Sunday, July 15, 2012

Use bootstrapped draws for simulating draws - expand method

* Use bootstrapped draws for simulating results - expand method

* This presents an alternative method to resampling results from the last post

webuse mheart0, clear

* First let's generate an observation index
gen obs_id = _n

* And you want to test how well an estimator will work on sampled data from that data set.

* There are obviously many ways to do this.

* One way would be to resample from that data 1,000 draws and then generate a dependent variable and test how well your estimator works.

sum

* First we want to mark the draws but we can see that bmi is missing some information.

* For our purposes we could either drop the observations for which bmi is missing or inearly impute bmi.

* Let's just impute bmi:

reg  bmi age smokes attack female hsgrad marstatus alcohol hightar

predict bmi_fill

replace bmi = bmi_fill if bmi==.

sum bmi
drop bmi_fill

di "Now what we want is approximately 1,000 results (we do not need to be exact)"

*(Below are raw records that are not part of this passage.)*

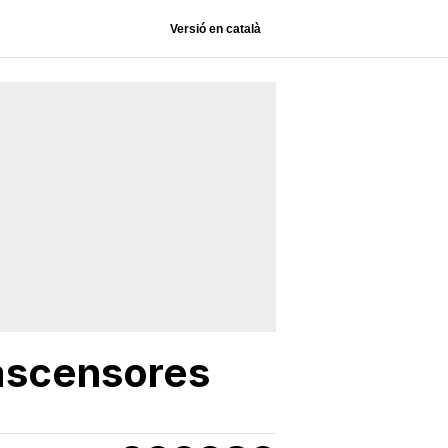
Versió en català
s ascensores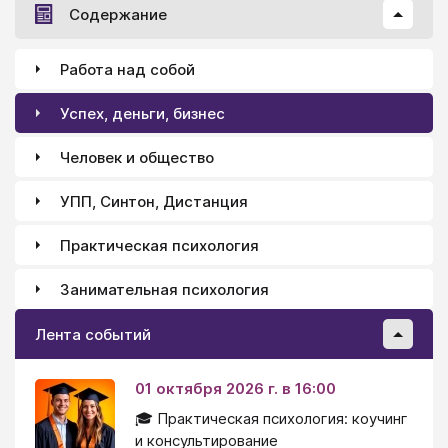
Содержание
делать нельзя. Другой (в кабинете крысиного
цвета) не хочет мне что-то разрешить, потому что
какой-то папа не сказал ему, что это можно. Третий
Работа над собой
повырубал всю защиту и разогнал реактор до
кипения - покататься хотел, что ли? Теперь все наши
Успех, деньги, бизнес
куры о двух головах и тощие, как геральдические
орлы.
Человек и общество
УПП, Синтон, Дистанция
Практическая психология
Занимательная психология
Лента событий
01 октября 2026 г. в 16:00
🎓 Практическая психология: коучинг
и консультирование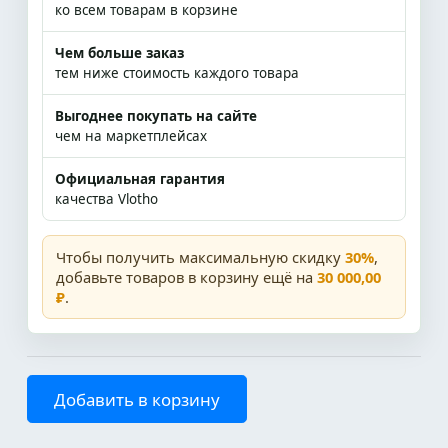
ко всем товарам в корзине
Чем больше заказ
тем ниже стоимость каждого товара
Выгоднее покупать на сайте
чем на маркетплейсах
Официальная гарантия
качества Vlotho
Чтобы получить максимальную скидку
30%
,
добавьте товаров в корзину ещё на
30 000,00
₽
.
Добавить в корзину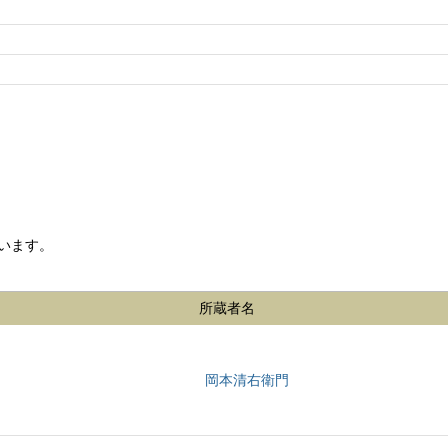
います。
所蔵者名
岡本清右衛門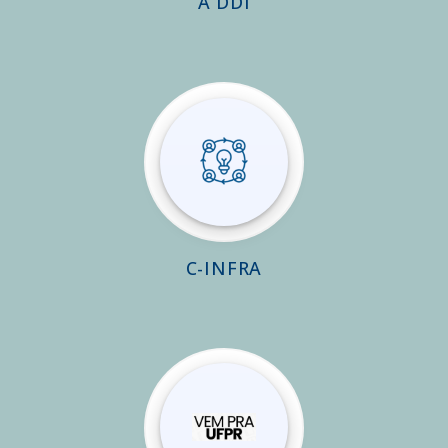
A DDI
C-INFRA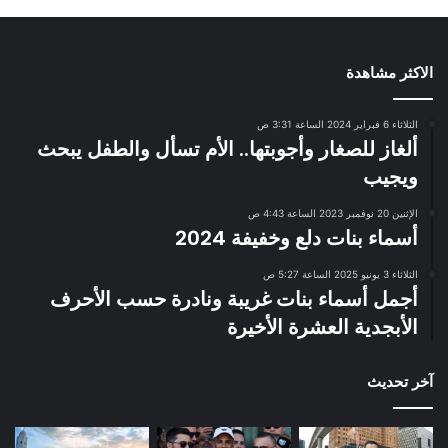
الاكثر مشاهدة
الثلاثاء 6 فبراير 2024 الساعة 3:31 ص
ألغاز للصغار وأجوبتها.. الأم تسأل والطفل يبحث
ويجيب
الإثنين 20 نوفمبر 2023 الساعة 4:43 ص
أسماء بنات دلع وخفيفة 2024
الثلاثاء 3 يونيو 2025 الساعة 5:27 ص
أجمل أسماء بنات غريبة ونادرة حسب الأحرف
الأبجدية العشرة الأخيرة
آخر تحديث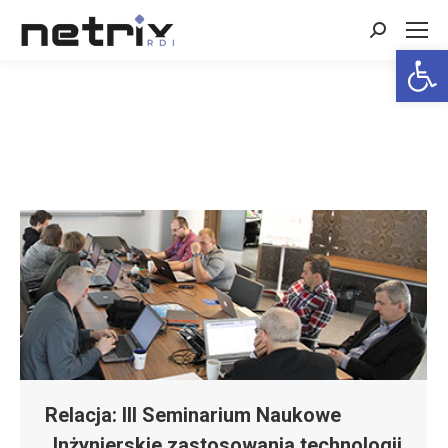
Search:
Open 
Relacja: III Seminarium Naukowe
„Inżynierskie zastosowania technologii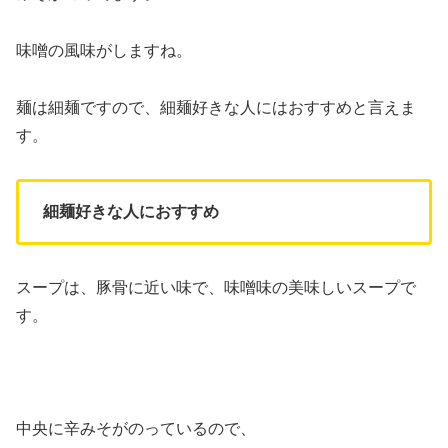
味噌の風味がしますね。
麺は細麺ですので、細麺好きな人にはおすすめと言えま
す。
細麺好きな人におすすめ
スープは、豚骨に近い味で、味噌味の美味しいスープで
す。
中央に辛みそがのっているので、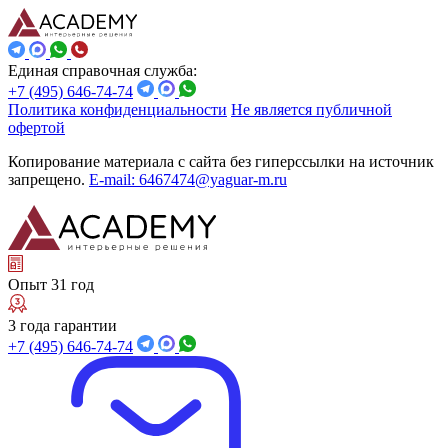
Единая справочная служба:
+7 (495) 646-74-74
Политика конфиденциальности
Не является публичной
офертой
Копирование материала с сайта без гиперссылки на источник
запрещено.
E-mail: 6467474@yaguar-m.ru
Опыт 31 год
3 года гарантии
+7 (495) 646-74-74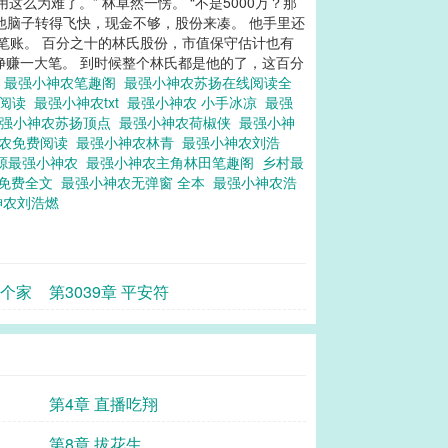
这么为难了。” 林卓然一愣。 “不是5000万？那
但他脑子转得飞快，现金不够，股份来凑。 他手里还
笔账。 百分之十的林氏股份，市值保守估计也有
净赚一大笔。 到时候整个林氏都是他的了，这百分
农
最强小神农笔趣阁
最强小神农苏扬在线阅读全
费阅读
最强小神农txt
最强小神农 小手冰凉
最强
强小神农苏扬顶点
最强小神农荷椒侠
最强小神
神农免费阅读
最强小神农林青
最强小神农刘浩
源最强小神农
最强小神农主角林田笔趣阁
乡村最
农免费全文
最强小神农无弹窗 全本
最强小神农浩
神农刘浩燃
这个家
第3039章 平安符
第4章 直播吃翔
第8章 拔花生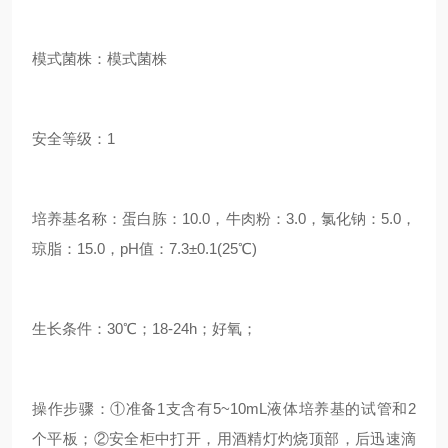
模式菌株：模式菌株
安全等级：1
培养基名称：
蛋白胨：10.0，牛肉粉：3.0，氯化钠：5.0，
琼脂：15.0，pH值：7.3±0.1(25℃)
生长条件：30℃；18-24h；好氧；
操作步骤：①准备1支含有5~10mL液体培养基的试管和2
个平板；②安全柜中打开，用酒精灯灼烧顶部，后迅速滴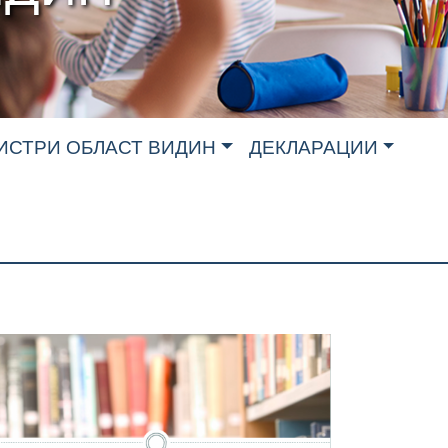
ИСТРИ ОБЛАСТ ВИДИН
ДЕКЛАРАЦИИ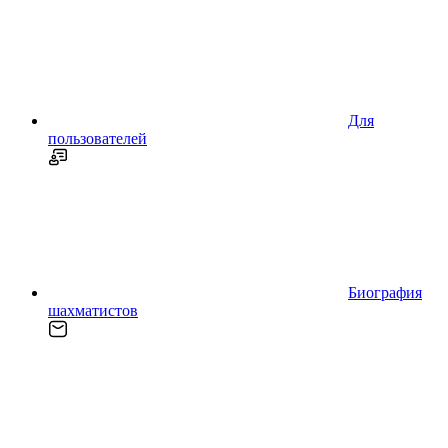
Для
пользователей
Биография
шахматистов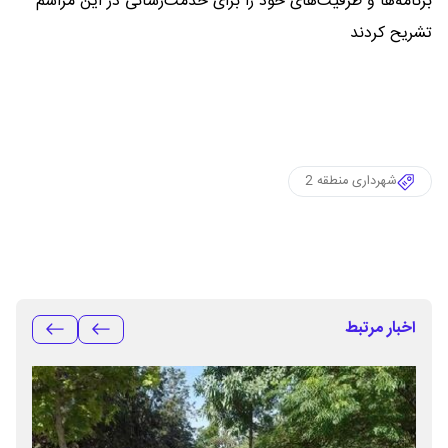
برنامه‌ها و ظرفیت‌های خود را برای خدمت‌رسانی در این مراسم
تشریح کردند
شهرداری منطقه 2
اخبار مرتبط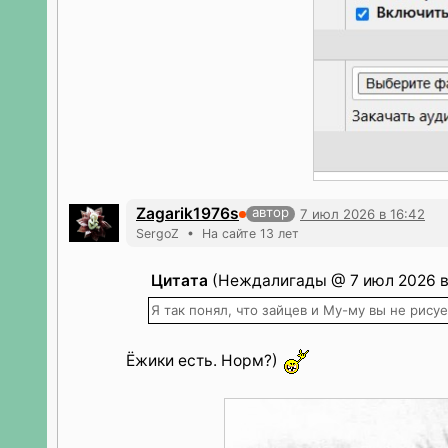
Zagarik1976s
автор
7 июл 2026 в 16:42
SergoZ • На сайте 13 лет
Цитата
(Неждалигады @ 7 июл 2026 в 
Я так понял, что зайцев и Му-му вы не рису
Ёжики есть. Норм?)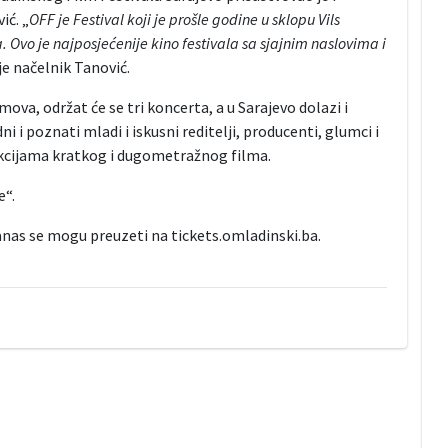
ić. „
OFF je Festival koji je prošle godine u sklopu Vils
Ovo je najposjećenije kino festivala sa sjajnim naslovima i
je načelnik Tanović.
ova, održat će se tri koncerta, a u Sarajevo dolazi i
i i poznati mladi i iskusni reditelji, producenti, glumci i
lekcijama kratkog i dugometražnog filma.
ke“.
danas se mogu preuzeti na tickets.omladinski.ba.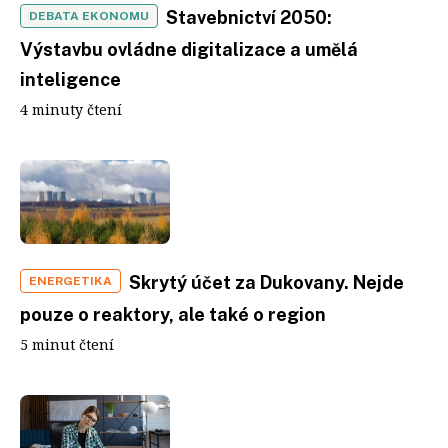
Stavebnictví 2050:
DEBATA EKONOMU
Výstavbu ovládne digitalizace a umělá
inteligence
4 minuty čtení
Skrytý účet za Dukovany. Nejde
ENERGETIKA
pouze o reaktory, ale také o region
5 minut čtení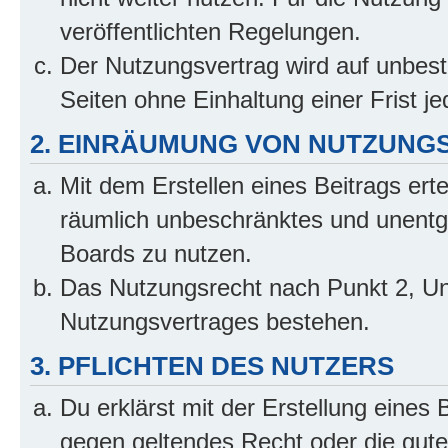
veröffentlichten Regelungen.
Der Nutzungsvertrag wird auf unbes
Seiten ohne Einhaltung einer Frist j
2. EINRÄUMUNG VON NUTZUNG
Mit dem Erstellen eines Beitrags erte
räumlich unbeschränktes und unentg
Boards zu nutzen.
Das Nutzungsrecht nach Punkt 2, Un
Nutzungsvertrages bestehen.
3. PFLICHTEN DES NUTZERS
Du erklärst mit der Erstellung eines B
gegen geltendes Recht oder die gute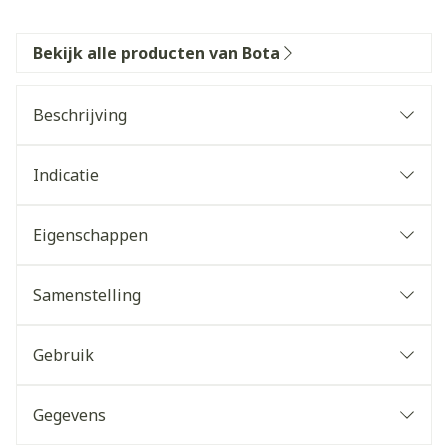
Bekijk alle producten van Bota
Beschrijving
Indicatie
Eigenschappen
Samenstelling
Gebruik
Gegevens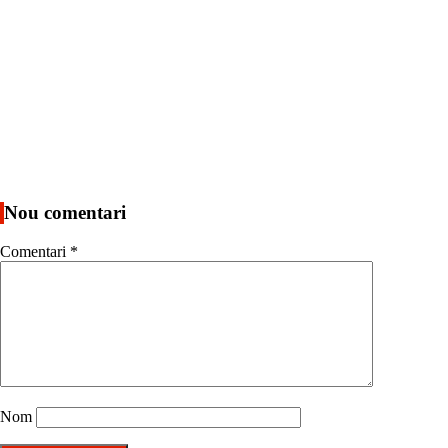
Nou comentari
Comentari
*
Nom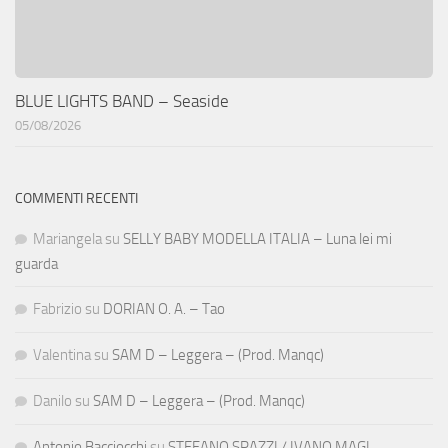
BLUE LIGHTS BAND – Seaside
05/08/2026
COMMENTI RECENTI
Mariangela
su
SELLY BABY MODELLA ITALIA – Luna lei mi
guarda
Fabrizio
su
DORIAN O. A. – Tao
Valentina
su
SAM D – Leggera – (Prod. Manqc)
Danilo
su
SAM D – Leggera – (Prod. Manqc)
Antonio Bacciocchi
su
STEFANO SPAZZI / IVANO MAGI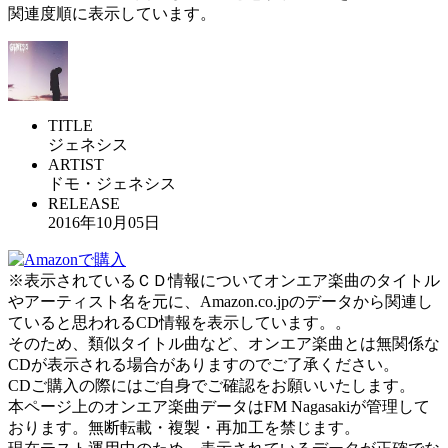
関連度順に表示しています。
TITLE
ジェネシス
ARTIST
ドモ・ジェネシス
RELEASE
2016年10月05日
※表示されているＣＤ情報についてオンエア楽曲のタイトル
やアーティスト名を元に、Amazon.co.jpのデータから関連し
ていると思われるCD情報を表示しています。。
そのため、類似タイトル曲など、オンエア楽曲とは無関係な
CDが表示される場合がありますのでご了承ください。
CDご購入の際にはご自身でご確認をお願いいたします。
本ページ上のオンエア楽曲データはFM Nagasakiが管理して
おります。無断転載・複製・再加工を禁じます。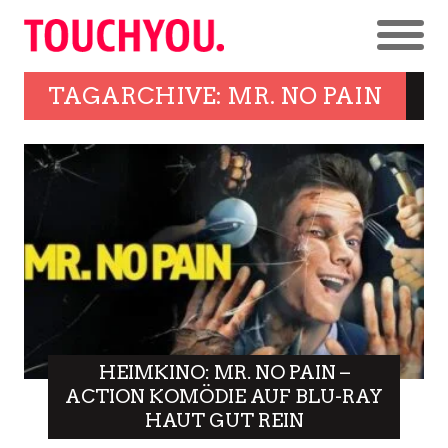
TAGARCHIVE: MR. NO PAIN
HEIMKINO: MR. NO PAIN –
ACTION KOMÖDIE AUF BLU-RAY
HAUT GUT REIN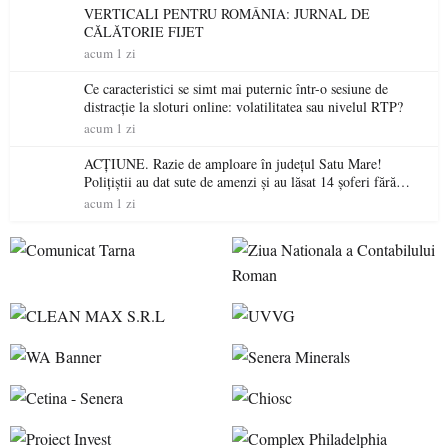
VERTICALI PENTRU ROMÂNIA: JURNAL DE
CĂLĂTORIE FIJET
acum 1 zi
Ce caracteristici se simt mai puternic într-o sesiune de
distracție la sloturi online: volatilitatea sau nivelul RTP?
acum 1 zi
ACȚIUNE. Razie de amploare în județul Satu Mare!
Polițiștii au dat sute de amenzi și au lăsat 14 șoferi fără
permis într-o singură zi
acum 1 zi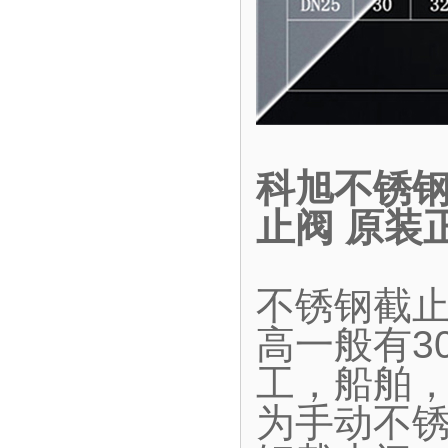
科旭不锈钢
止阀 原装
不锈钢截
高一般有30
工，船舶
为手动不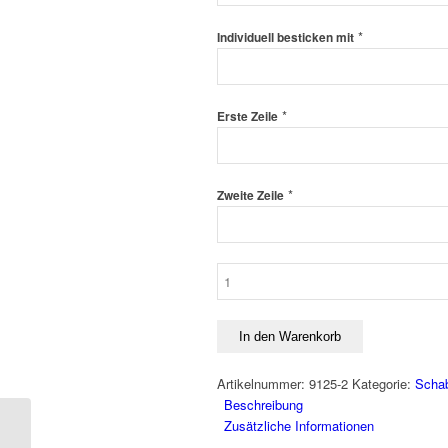
*
Individuell besticken mit
*
Erste Zeile
*
Zweite Zeile
Schabracke
Arezzo
Menge
In den Warenkorb
Artikelnummer:
9125-2
Kategorie:
Scha
Beschreibung
Zusätzliche Informationen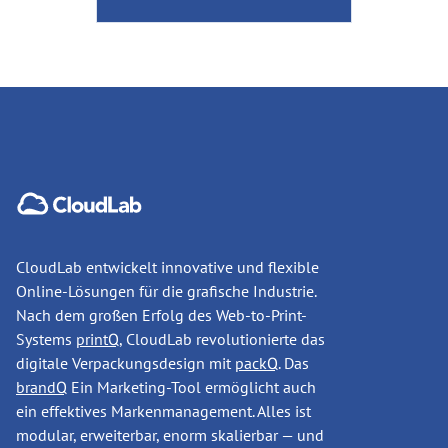
CloudLab entwickelt innovative und flexible
Online-Lösungen für die grafische Industrie.
Nach dem großen Erfolg des Web-to-Print-
Systems
printQ
, CloudLab revolutionierte das
digitale Verpackungsdesign mit
packQ
. Das
brandQ
Ein Marketing-Tool ermöglicht auch
ein effektives Markenmanagement. Alles ist
modular, erweiterbar, enorm skalierbar — und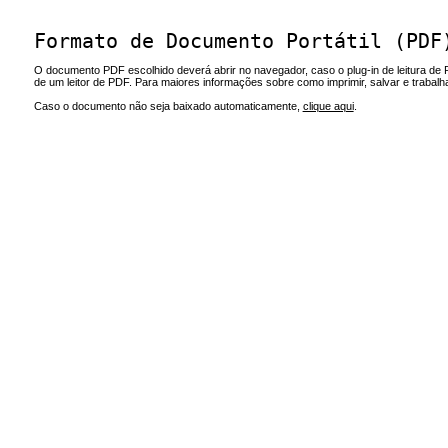
Formato de Documento Portátil (PDF
O documento PDF escolhido deverá abrir no navegador, caso o plug-in de leitura de 
de um leitor de PDF. Para maiores informações sobre como imprimir, salvar e trabal
Caso o documento não seja baixado automaticamente,
clique aqui
.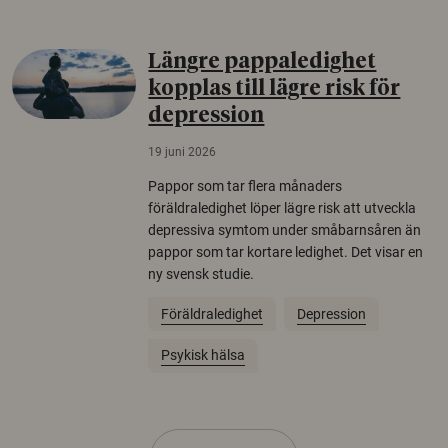
Längre pappaledighet
kopplas till lägre risk för
depression
19 juni 2026
Pappor som tar flera månaders
föräldraledighet löper lägre risk att utveckla
depressiva symtom under småbarnsåren än
pappor som tar kortare ledighet. Det visar en
ny svensk studie.
Föräldraledighet
Depression
Psykisk hälsa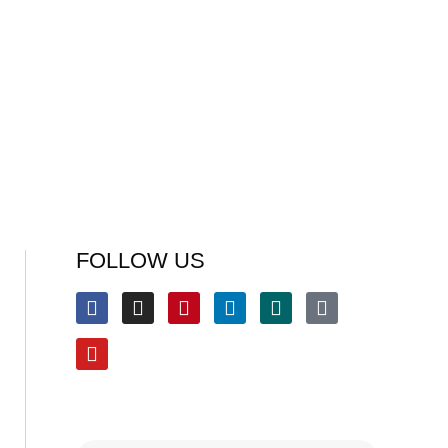
FOLLOW US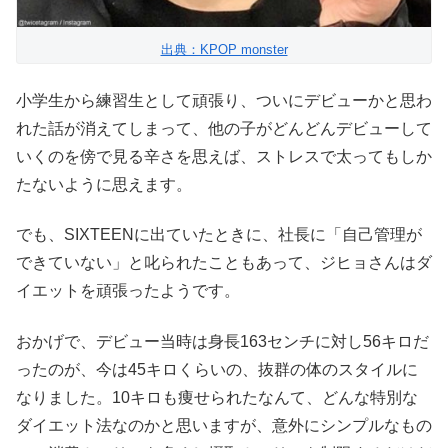
出典：KPOP monster
小学生から練習生として頑張り、ついにデビューかと思わ
れた話が消えてしまって、他の子がどんどんデビューして
いくのを傍で見る辛さを思えば、ストレスで太ってもしか
たないように思えます。
でも、SIXTEENに出ていたときに、社長に「自己管理が
できていない」と叱られたこともあって、ジヒョさんはダ
イエットを頑張ったようです。
おかげで、デビュー当時は身長163センチに対し56キロだ
ったのが、今は45キロくらいの、抜群の体のスタイルに
なりました。10キロも痩せられたなんて、どんな特別な
ダイエット法なのかと思いますが、意外にシンプルなもの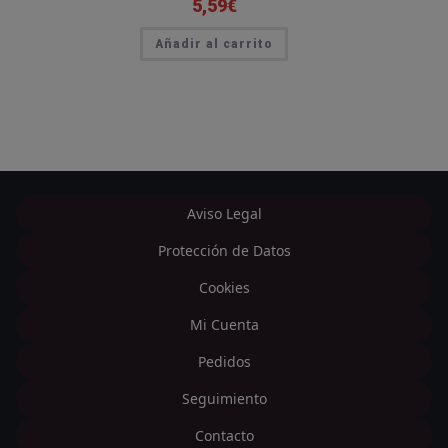
5,59
€
Añadir al carrito
Aviso Legal
Protección de Datos
Cookies
Mi Cuenta
Pedidos
Seguimiento
Contacto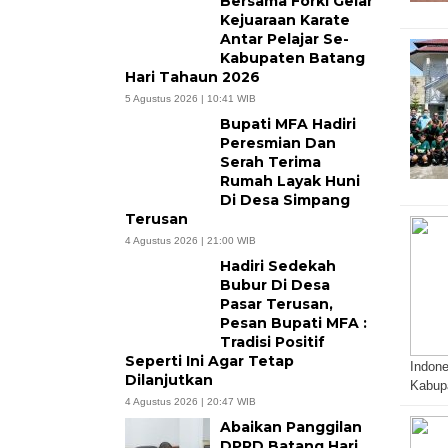
Bersama Forki Gelar
Kejuaraan Karate
Antar Pelajar Se-
Kabupaten Batang
Hari Tahaun 2026
5 Agustus 2026 | 10:41 WIB
Bupati MFA Hadiri
Peresmian Dan
Serah Terima
Rumah Layak Huni
Di Desa Simpang
Terusan
4 Agustus 2026 | 21:00 WIB
Hadiri Sedekah
Bubur Di Desa
Pasar Terusan,
Pesan Bupati MFA :
Tradisi Positif
Seperti Ini Agar Tetap
Indone
Dilanjutkan
Kabup
4 Agustus 2026 | 20:47 WIB
Abaikan Panggilan
DPRD Batang Hari,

di "We have " _N " observations"

di "So we need to add approximately " round(obs_add') " observations per observation"

* One way to do this would be to add (or subtract) randomly more duplicate observations.

* The uniform distribution is a natural choice.  However, its expected value is 1/2 so we need to multiply by 2 to ensure that we get the right number of observations.

* Note: alternative distributions might be any non-negative distribution for which you can specify the expected value.
* For example: poission.  This distribution will be less likely to drop observations and have more proportional representation of initial observations.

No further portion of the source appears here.